Según las primeras informaciones, una de las personas fallecidas había residido en el edificio. Sanz señaló desde el distrito Centro que los dos heridos más graves “siguen estando en una situación verdaderamente complicada” y trasladó sus deseos de “la más pronta recuperación”, tanto a ellos como al resto de hospitalizados.
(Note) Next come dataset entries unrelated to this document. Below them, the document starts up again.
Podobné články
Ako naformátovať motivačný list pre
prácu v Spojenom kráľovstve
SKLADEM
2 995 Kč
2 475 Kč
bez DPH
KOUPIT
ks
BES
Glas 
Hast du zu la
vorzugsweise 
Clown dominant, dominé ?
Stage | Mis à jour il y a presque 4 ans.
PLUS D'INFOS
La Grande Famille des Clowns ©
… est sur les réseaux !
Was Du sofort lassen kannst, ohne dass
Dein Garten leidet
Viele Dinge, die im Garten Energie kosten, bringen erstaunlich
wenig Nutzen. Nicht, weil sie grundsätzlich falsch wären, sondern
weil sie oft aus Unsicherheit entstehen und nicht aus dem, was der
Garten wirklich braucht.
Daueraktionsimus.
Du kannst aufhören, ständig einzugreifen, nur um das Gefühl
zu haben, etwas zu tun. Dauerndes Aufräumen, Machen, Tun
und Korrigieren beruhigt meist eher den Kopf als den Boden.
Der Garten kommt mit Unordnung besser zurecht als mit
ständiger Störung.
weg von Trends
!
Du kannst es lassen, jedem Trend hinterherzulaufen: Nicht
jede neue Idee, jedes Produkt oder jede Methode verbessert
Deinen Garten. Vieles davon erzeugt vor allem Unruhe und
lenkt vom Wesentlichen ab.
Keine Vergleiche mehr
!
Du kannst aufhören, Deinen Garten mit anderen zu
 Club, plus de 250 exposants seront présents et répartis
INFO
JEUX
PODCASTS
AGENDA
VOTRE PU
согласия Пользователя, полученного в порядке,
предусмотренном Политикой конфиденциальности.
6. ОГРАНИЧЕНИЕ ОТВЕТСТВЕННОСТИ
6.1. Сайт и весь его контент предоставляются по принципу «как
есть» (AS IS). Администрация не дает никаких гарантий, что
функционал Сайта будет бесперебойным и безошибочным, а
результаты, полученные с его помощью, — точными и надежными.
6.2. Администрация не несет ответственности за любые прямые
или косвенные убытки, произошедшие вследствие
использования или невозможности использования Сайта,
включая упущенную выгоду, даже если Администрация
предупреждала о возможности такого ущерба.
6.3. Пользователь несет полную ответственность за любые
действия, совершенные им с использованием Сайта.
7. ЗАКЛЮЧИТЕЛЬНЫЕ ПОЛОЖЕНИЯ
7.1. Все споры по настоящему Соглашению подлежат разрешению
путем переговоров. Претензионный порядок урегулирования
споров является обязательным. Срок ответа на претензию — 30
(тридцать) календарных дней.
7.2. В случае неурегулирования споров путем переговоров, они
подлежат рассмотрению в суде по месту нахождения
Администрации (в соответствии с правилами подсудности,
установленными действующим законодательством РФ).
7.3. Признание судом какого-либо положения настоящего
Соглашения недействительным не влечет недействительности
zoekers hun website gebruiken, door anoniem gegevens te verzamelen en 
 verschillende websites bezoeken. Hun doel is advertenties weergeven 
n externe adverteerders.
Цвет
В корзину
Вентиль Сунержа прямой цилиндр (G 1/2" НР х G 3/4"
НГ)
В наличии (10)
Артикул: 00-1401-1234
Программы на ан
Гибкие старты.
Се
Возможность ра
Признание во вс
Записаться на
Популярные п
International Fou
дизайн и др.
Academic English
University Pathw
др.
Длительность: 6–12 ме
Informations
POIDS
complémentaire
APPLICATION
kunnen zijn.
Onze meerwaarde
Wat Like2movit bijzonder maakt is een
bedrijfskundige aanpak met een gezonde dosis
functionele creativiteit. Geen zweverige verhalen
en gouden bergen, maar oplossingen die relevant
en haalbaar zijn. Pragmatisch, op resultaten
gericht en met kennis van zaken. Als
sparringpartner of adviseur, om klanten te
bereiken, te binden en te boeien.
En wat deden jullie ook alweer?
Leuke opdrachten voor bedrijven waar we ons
Actualmente se llevan a cabo labores de apeo y desescombro que, de acuerdo con los técnicos de Edificación, se prolongarán unos diez días. Solo entonces los vecinos podrán acceder a sus viviendas para recoger pertenencias, aunque “no para poder residir en las mismas en estos momentos”.
El Ayuntamiento continúa atendiendo a veinte personas a través de los servicios de emergencia social mientras se gestionan, vía seguros, soluciones a medio y largo plazo.
Víctimas bajo los escombros
Respecto al hallazgo del segundo cadáver, la vicealcaldesa explicó que no hubo indicios de que faltara nadie más durante la tarde del sábado. “En el momento en que Policía Nacional nos ha trasladado que había la más mínima duda respecto a que pudiera haber alguna persona que no hubiera aparecido, lógicamente se han hecho todas las labores para tratar de localizarlas, con la información que iban contando bomberos en cada momento”, precisó.
Las dos víctimas mortales fueron localizadas “en una zona aproximadamente con dos metros de escombros compactados y, por lo tanto, en una situación que era verdaderamente compleja”.